Delphian Records has a busy January ahead, with recordings in Bristol, London and Tenerife. The Bristol Choral Society heads to St George’s to record works by Bob Chilcott, Judith Weir, Jonathan Dove and Celia Mcdowall, while in London the label makes its first recording with the Chapel Royal at St James’s Palace. In Tenerife, clarinettist Maximiliano Martin records concertos by Copland, Nielsen and Macmillan.
Composer Jonny Greenwood has launched his own contemporary classical label. Octatonic has already begun streaming its first releases, including Bach’s Partita No. 2 played by violinist Daniel Pioro. Greenwood’s own short works will also feature on Octatonic, with Water just released alongside Michael Gordon’s Industry.

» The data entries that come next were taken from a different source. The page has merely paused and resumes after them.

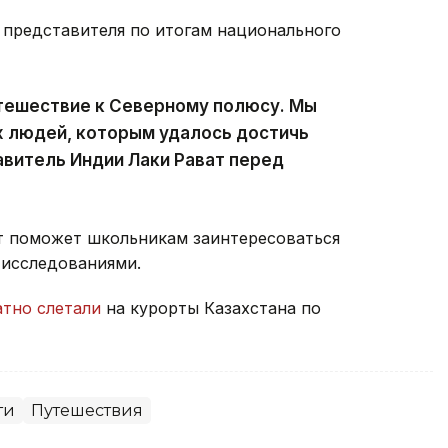
 представителя по итогам национального
тешествие к Северному полюсу. Мы
х людей, которым удалось достичь
авитель Индии Лаки Рават перед
т поможет школьникам заинтересоваться
 исследованиями.
атно слетали
на курорты Казахстана по
ти
Путешествия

The DVD and Blu-ray release this month of a new feature documentary about the life and music of George Butterworth follows a short cinema run. The film, All My Life’s Buried Here, uses recently uncovered archive materials to illuminate Butterworth’s story and features newly recorded performances by baritone Roderick Williams.

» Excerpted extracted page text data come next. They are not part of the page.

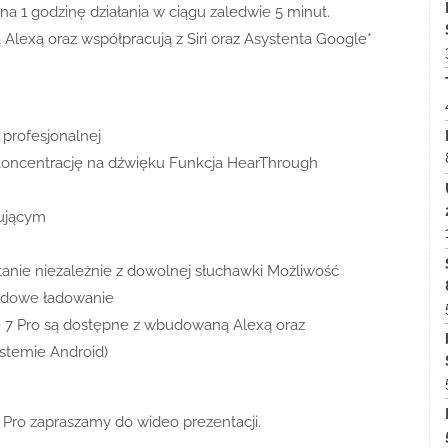
a 1 godzinę działania w ciągu zaledwie 5 minut.
Alexą oraz współpracują z Siri oraz Asystenta Google*
 profesjonalnej
koncentrację na dźwięku Funkcja HearThrough
dującym
tanie niezależnie z dowolnej słuchawki Możliwość
odowe ładowanie
te 7 Pro są dostępne z wbudowaną Alexą oraz
ystemie Android)
7 Pro zapraszamy do wideo prezentacji.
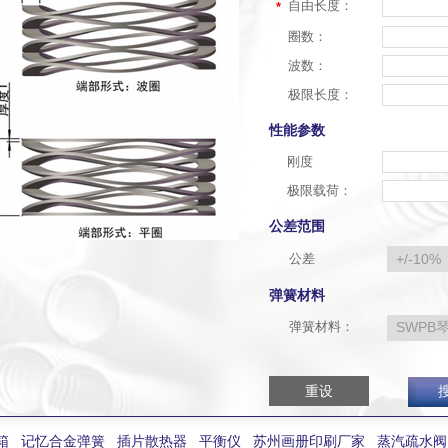
自由长度：
*
圈数：
波数：
极限长度：
性能参数
刚度
极限载荷：
公差范围
公差
弹簧材料
弹簧材料：
箱
记忆合金弹簧
插片散热器
平衡仪
苏州画册印刷厂家
蒸汽疏水阀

Paul Lewis’s Beethoven recordings for Harmonia Mundi are released in a celebratory box set this month. It features Lewis’s takes on the complete piano sonatas and concertos (with Jiří Bělohlávek and the BBC Symphony Orchestra), plus the Diabelli Variations. The pianist will also release his first ever recording of the complete Bagatelles next summer.
More Beethoven piano concertos follow next autumn, this time from Jean-efflam Bavouzet. He records the five concertos for Chandos this month, directing the Swedish Chamber Orchestra from the keyboard.
Next year also sees further explorations of the Haydn sonatas from Bavouzet, plus his next album of Mozart concertos for the label coming in March.